WORK INSTRUCTIONS - Please work out how many lines in the data below hold the word "álcool", and state only the number.

Collected data:
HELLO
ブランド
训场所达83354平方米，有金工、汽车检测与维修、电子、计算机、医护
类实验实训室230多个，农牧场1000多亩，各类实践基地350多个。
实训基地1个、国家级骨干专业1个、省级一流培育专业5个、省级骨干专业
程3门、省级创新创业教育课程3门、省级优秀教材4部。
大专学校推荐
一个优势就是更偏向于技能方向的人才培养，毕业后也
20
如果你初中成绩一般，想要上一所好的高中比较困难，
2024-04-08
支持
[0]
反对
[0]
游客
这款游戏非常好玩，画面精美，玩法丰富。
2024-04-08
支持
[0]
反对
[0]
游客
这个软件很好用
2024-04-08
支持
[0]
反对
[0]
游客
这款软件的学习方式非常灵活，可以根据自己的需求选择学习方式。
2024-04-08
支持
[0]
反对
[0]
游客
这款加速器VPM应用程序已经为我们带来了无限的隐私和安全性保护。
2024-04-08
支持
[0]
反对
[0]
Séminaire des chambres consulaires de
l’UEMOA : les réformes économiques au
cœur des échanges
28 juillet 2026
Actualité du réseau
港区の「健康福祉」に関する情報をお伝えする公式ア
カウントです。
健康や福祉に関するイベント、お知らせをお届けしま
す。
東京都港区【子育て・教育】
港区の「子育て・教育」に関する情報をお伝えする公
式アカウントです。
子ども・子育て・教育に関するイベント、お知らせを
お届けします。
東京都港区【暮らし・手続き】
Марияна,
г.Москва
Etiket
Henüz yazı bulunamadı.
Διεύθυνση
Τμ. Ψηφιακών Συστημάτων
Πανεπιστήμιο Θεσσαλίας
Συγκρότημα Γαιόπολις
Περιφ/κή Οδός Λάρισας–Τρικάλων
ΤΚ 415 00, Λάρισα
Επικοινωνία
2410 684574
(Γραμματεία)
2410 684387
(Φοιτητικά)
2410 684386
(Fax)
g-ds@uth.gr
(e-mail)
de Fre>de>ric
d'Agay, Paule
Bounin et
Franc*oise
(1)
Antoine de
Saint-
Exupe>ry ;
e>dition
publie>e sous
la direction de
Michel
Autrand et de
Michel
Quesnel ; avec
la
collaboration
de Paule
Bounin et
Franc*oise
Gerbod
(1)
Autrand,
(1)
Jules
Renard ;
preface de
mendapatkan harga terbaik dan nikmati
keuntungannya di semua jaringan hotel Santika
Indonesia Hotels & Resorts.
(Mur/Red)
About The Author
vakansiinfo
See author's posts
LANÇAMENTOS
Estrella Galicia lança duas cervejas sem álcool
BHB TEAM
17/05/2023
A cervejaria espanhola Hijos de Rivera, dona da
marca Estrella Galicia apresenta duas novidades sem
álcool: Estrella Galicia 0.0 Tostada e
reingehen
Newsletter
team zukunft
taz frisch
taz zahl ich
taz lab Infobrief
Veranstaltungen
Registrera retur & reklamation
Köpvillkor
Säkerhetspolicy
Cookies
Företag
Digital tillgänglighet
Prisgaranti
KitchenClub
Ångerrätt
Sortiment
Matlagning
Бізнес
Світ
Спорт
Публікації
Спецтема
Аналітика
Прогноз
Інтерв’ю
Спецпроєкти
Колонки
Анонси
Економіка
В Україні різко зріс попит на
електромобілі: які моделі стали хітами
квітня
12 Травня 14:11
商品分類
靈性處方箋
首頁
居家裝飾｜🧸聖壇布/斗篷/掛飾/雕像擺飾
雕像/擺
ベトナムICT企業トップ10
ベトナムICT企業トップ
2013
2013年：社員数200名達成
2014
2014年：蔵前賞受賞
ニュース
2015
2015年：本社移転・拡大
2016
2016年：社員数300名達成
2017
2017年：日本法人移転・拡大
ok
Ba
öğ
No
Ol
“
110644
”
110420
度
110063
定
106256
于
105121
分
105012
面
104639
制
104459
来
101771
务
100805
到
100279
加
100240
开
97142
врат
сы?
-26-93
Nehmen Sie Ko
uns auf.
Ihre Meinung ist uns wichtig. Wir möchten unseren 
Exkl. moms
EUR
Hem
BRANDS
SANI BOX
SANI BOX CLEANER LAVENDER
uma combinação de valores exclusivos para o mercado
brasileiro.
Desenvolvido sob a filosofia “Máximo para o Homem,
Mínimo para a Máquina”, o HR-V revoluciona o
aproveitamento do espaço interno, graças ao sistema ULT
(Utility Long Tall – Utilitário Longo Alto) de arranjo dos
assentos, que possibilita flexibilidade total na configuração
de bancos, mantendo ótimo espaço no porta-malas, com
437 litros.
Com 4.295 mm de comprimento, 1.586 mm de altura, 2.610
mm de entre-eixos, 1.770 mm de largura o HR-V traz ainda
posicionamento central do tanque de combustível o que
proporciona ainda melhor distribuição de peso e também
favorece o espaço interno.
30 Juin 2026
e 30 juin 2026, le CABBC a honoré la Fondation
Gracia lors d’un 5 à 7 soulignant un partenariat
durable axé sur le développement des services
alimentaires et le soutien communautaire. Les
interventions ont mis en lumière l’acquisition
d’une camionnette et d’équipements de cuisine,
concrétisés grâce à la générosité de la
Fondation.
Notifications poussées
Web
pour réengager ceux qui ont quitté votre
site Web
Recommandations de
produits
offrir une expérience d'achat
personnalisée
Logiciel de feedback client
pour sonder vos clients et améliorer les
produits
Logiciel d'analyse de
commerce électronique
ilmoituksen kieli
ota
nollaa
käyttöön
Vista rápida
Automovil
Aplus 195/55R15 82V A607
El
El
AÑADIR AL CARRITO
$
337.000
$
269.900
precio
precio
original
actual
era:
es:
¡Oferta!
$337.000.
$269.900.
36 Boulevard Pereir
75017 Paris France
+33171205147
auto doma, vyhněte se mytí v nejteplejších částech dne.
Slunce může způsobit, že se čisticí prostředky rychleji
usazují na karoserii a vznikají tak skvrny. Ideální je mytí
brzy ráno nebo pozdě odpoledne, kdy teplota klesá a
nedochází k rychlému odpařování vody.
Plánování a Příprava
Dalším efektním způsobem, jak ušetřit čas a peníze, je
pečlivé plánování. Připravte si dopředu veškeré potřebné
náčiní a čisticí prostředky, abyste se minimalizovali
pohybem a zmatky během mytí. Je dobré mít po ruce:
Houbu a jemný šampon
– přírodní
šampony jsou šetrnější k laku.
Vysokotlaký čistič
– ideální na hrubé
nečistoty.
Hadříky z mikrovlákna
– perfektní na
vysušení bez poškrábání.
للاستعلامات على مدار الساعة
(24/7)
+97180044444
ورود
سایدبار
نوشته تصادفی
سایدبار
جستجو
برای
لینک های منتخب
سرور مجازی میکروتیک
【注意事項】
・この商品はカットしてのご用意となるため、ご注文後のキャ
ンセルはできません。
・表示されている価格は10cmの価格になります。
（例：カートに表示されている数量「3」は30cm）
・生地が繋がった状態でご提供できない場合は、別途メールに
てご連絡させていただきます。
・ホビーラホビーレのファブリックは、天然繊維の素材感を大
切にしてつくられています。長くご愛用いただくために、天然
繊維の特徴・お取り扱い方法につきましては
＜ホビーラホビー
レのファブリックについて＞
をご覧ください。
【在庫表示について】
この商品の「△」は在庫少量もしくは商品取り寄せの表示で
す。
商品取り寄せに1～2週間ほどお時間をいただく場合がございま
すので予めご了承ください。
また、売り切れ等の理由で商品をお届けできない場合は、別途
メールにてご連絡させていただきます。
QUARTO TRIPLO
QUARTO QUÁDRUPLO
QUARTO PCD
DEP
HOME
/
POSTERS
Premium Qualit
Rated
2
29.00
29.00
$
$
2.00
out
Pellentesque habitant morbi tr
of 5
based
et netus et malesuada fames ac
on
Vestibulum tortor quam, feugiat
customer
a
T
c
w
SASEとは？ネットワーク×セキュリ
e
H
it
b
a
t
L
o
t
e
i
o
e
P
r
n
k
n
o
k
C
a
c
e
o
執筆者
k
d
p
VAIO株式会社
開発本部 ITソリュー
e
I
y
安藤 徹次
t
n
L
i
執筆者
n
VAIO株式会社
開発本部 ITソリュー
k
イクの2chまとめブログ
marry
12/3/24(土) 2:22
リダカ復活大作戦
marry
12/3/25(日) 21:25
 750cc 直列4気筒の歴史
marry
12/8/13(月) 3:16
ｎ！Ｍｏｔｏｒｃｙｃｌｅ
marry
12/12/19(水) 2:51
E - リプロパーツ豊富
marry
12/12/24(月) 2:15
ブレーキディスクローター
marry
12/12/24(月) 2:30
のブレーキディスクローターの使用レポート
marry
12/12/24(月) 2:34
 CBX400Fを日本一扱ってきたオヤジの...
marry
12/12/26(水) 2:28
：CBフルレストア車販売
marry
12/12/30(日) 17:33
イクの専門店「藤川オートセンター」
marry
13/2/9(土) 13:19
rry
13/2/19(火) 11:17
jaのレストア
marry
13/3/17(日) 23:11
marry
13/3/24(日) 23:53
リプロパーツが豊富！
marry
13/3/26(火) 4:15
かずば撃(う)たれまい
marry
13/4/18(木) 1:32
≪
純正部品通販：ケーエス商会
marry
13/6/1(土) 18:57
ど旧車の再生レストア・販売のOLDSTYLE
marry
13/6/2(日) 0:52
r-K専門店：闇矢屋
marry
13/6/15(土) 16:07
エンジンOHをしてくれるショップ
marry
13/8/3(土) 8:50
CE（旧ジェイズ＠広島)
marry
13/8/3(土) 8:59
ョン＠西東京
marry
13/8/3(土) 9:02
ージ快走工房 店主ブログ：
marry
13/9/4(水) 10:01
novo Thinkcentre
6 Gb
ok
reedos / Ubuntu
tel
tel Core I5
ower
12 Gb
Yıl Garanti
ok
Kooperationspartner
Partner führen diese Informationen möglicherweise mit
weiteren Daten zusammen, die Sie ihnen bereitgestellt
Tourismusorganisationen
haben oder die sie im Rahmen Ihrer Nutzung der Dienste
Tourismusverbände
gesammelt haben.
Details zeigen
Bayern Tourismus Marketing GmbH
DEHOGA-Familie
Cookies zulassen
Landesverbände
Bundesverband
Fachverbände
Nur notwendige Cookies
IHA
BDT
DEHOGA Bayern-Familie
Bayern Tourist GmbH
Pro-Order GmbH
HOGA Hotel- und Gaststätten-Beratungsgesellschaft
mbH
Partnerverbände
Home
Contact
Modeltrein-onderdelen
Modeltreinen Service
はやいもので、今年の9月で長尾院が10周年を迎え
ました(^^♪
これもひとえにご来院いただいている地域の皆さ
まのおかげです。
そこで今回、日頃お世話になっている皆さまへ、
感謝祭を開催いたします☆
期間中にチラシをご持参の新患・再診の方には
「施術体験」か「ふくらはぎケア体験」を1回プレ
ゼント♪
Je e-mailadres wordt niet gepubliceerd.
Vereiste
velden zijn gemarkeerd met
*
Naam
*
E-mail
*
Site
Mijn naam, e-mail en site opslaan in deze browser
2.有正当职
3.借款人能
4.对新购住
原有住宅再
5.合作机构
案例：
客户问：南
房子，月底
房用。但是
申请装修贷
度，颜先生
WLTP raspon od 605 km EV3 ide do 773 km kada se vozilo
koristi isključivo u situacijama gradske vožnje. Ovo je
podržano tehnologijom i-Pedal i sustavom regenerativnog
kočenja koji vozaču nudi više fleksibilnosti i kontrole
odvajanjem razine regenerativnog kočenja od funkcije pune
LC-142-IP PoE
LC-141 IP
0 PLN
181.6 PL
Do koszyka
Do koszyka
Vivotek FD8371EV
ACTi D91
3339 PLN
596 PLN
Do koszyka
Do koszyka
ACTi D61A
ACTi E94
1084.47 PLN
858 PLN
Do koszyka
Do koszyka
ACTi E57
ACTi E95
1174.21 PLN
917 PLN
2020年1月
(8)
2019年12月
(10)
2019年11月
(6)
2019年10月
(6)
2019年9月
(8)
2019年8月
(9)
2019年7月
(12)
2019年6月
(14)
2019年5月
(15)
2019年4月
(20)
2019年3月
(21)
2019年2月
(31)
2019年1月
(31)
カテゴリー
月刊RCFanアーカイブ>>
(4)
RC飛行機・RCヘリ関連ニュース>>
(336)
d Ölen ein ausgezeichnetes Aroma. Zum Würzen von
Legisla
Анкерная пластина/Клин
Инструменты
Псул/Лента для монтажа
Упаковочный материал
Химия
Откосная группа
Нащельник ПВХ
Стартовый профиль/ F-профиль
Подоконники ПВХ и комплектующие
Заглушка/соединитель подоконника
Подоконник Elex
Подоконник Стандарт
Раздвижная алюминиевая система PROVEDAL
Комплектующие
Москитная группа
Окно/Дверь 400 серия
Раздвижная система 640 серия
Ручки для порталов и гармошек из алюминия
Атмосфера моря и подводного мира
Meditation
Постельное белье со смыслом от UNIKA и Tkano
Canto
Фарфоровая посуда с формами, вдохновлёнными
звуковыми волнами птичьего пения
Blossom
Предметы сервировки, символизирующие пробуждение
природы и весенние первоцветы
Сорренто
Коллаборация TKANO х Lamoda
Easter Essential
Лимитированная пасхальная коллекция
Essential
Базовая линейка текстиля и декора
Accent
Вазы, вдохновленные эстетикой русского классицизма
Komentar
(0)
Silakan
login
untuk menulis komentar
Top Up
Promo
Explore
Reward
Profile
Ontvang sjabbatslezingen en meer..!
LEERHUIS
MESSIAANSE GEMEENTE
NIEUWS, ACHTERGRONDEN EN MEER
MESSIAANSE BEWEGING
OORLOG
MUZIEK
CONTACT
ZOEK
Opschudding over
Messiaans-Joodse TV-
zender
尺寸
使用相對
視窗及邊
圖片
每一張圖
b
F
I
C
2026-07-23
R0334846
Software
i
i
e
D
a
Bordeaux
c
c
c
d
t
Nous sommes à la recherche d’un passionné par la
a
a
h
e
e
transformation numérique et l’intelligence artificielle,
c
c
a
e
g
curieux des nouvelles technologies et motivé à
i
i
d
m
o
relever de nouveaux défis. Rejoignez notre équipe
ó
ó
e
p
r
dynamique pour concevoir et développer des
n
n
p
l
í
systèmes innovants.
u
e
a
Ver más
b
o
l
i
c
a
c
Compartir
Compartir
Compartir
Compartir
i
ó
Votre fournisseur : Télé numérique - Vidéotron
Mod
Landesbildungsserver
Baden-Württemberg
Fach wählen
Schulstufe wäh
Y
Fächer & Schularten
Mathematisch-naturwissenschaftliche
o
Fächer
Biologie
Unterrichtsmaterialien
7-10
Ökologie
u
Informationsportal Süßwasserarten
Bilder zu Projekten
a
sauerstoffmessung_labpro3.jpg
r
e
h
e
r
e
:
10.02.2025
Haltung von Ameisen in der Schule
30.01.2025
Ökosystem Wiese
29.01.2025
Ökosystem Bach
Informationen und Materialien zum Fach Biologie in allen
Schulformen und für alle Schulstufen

OUTPUT FOR THIS TASK - 2